God’s love does not look like the Christmas we’ve been sold, my friends.  That Christmas tells us that traditions are based on the busyness, on obligation.  Obligation to give bigger & better gifts so that your kids, loved ones, or coworkers won’t be disappointed in you.  Obligation to match every Christmas card or gift received with one of equal or greater value being sent out.  Busyness from feeling the need to buy the best gifts, put out the best decorations, bake the best meal (for which you’ll need some help), and host the best party.  Busyness that tells you, “you’d better not screw Christmas up!”

Do we really think that our scurrying around will make for a happier holiday season?  Hey, I’m the first guy to stick up for the many, many rich traditions of Christmas found in this culture and others.  And, yes, many of those traditions revolve around giving & receiving gifts.  Great!  Gifts are awesome; I can’t tell you how many hours I’d spend pouring over the toy catalogs, lusting after the latest G.I. Joe vehicle.  So a Christmas without gifts just seems like a complete letdown; I’m nothing if not an avoider of complete letdowns.  So let’s steer the conversation away from abolishing presents altogether.

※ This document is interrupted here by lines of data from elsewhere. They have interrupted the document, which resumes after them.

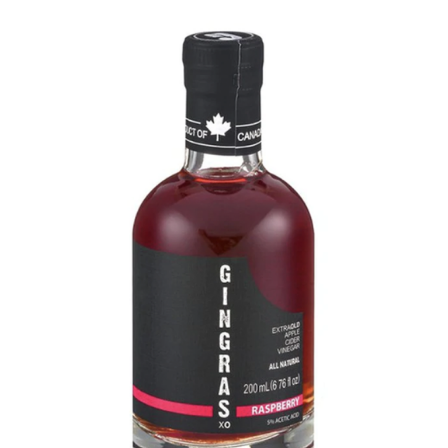
DETAILS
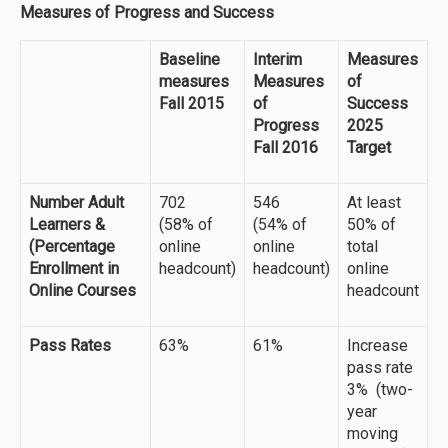
Measures of Progress and Success
Baseline
Interim
Measures
measures
Measures
of
Fall 2015
of
Success
Progress
2025
Fall 2016
Target
Number Adult
702
546
At least
Learners &
(58% of
(54% of
50% of
(Percentage
online
online
total
Enrollment in
headcount)
headcount)
online
Online Courses
headcount
Pass Rates
63%
61%
Increase
pass rate
3% (two-
year
moving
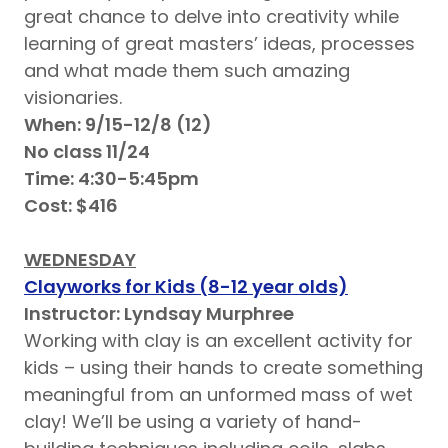
great chance to delve into creativity while
learning of great masters’ ideas, processes
and what made them such amazing
visionaries.
When: 9/15-12/8 (12)
No class 11/24
Time: 4:30-5:45pm
Cost: $416
WEDNESDAY
Clayworks for Kids (8-12 year olds)
Instructor: Lyndsay Murphree
Working with clay is an excellent activity for
kids – using their hands to create something
meaningful from an unformed mass of wet
clay! We’ll be using a variety of hand-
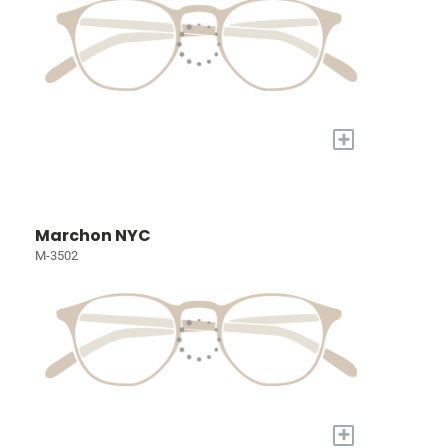
+
Marchon NYC
M-3502
+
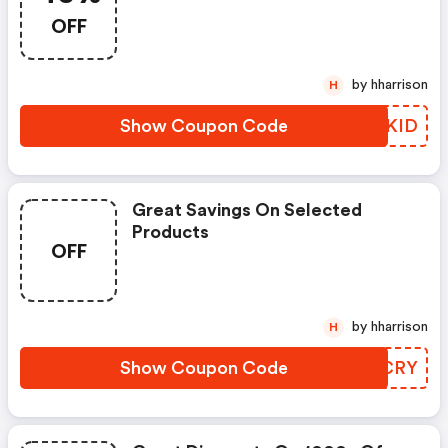
OFF
by hharrison
H
Show Coupon Code
GPYKID
Great Savings On Selected
Products
OFF
by hharrison
H
Show Coupon Code
APDCRY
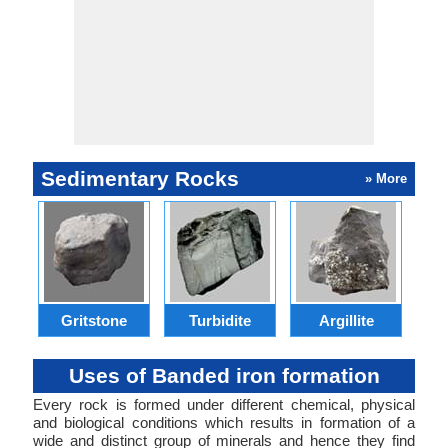
Sedimentary Rocks
» More
Gritstone
Turbidite
Argillite
Uses of Banded iron formation
Every rock is formed under different chemical, physical
and biological conditions which results in formation of a
wide and distinct group of minerals and hence they find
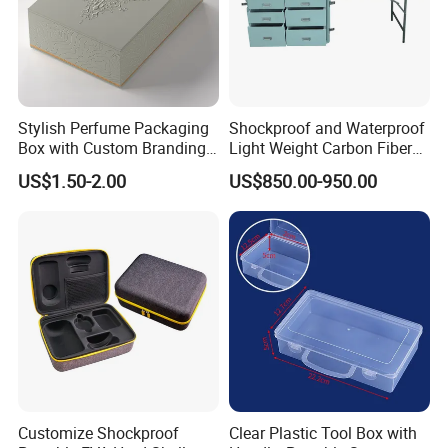
Why Choose our Acrylic Products?
25years manufacturing , buy directly from manufacturer , save big
from YYB
Stylish Perfume Packaging
Shockproof and Waterproof
super quality with competitive price , safe and fast shipping
Box with Custom Branding
Light Weight Carbon Fiber
Tested and made to last over time
Options
Case Medicine Cabinet Desk
Superior quality and durability in material
US$1.50-2.00
US$850.00-950.00
Box
Effortless to clean
Matches any décor
Multiple uses for each product
Best Selling acrylic terrarium reptile boxes
with UV protection
Customize Shockproof
Clear Plastic Tool Box with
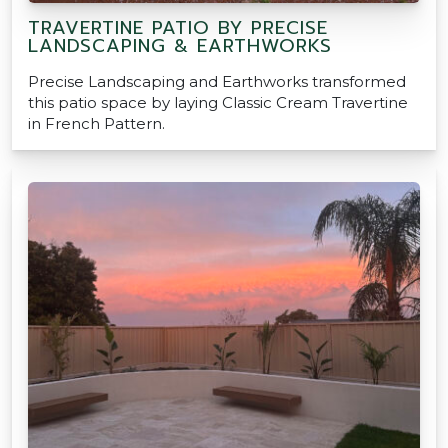
TRAVERTINE PATIO BY PRECISE
LANDSCAPING & EARTHWORKS
Precise Landscaping and Earthworks transformed
this patio space by laying Classic Cream Travertine
in French Pattern.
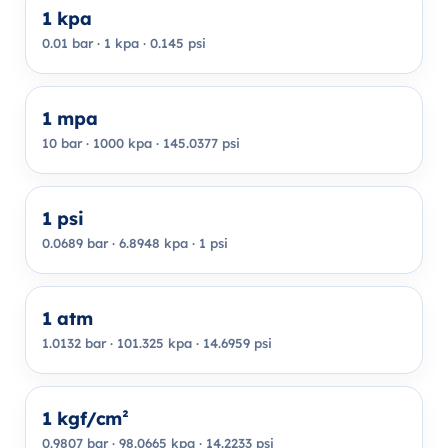
1 kpa
0.01 bar · 1 kpa · 0.145 psi
1 mpa
10 bar · 1000 kpa · 145.0377 psi
1 psi
0.0689 bar · 6.8948 kpa · 1 psi
1 atm
1.0132 bar · 101.325 kpa · 14.6959 psi
1 kgf/cm²
0.9807 bar · 98.0665 kpa · 14.2233 psi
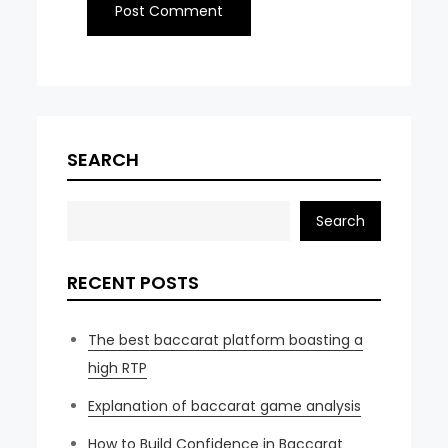
SEARCH
Search
RECENT POSTS
The best baccarat platform boasting a
high RTP
Explanation of baccarat game analysis
How to Build Confidence in Baccarat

There’s got to be something in between lame, no-presents Christmas and crazy, out-of-control Christmas.  What if Christmas didn’t come with the phrase, “There’s so much to do!  I’ll never get it all done in time!”?  What if God even found a way to sneak back in there? 

Does that mean round-the-clock reading of the Christmas story?  Maybe for you, but my family would find that just a bit weird (no offense).  Instead, perhaps, some new traditions could take the place of the old ones?  Maybe “crazy presents time” could be supplanted by “fun minimal gift exchange game” or “board game time with quiet gift exchange done in smaller settings?”  And maybe, just maybe, your family could decide to give some of the money you would have spent on fairly meaningless gifts for people who really don’t need anything, and instead direct it towards some worthy effort that the whole family could choose to learn about & support. 

Maybe some of your new traditions could even take on some sacred significance,

Letting go of spending and rushing around is not an easy thing for those of us in a “stuff”- driven culture that places great value on overcommitment.  But, before dismissing these ideas as “pretty extreme,”  You should ask yourself if you’re really feeling happy with how you celebrate the beautiful gift God has given us, and if you feel like you could not do as much and still feel valued.  I hope so…

We’ve lost Christmas; let’s take it back….  It is, after all, the happiest time of the year!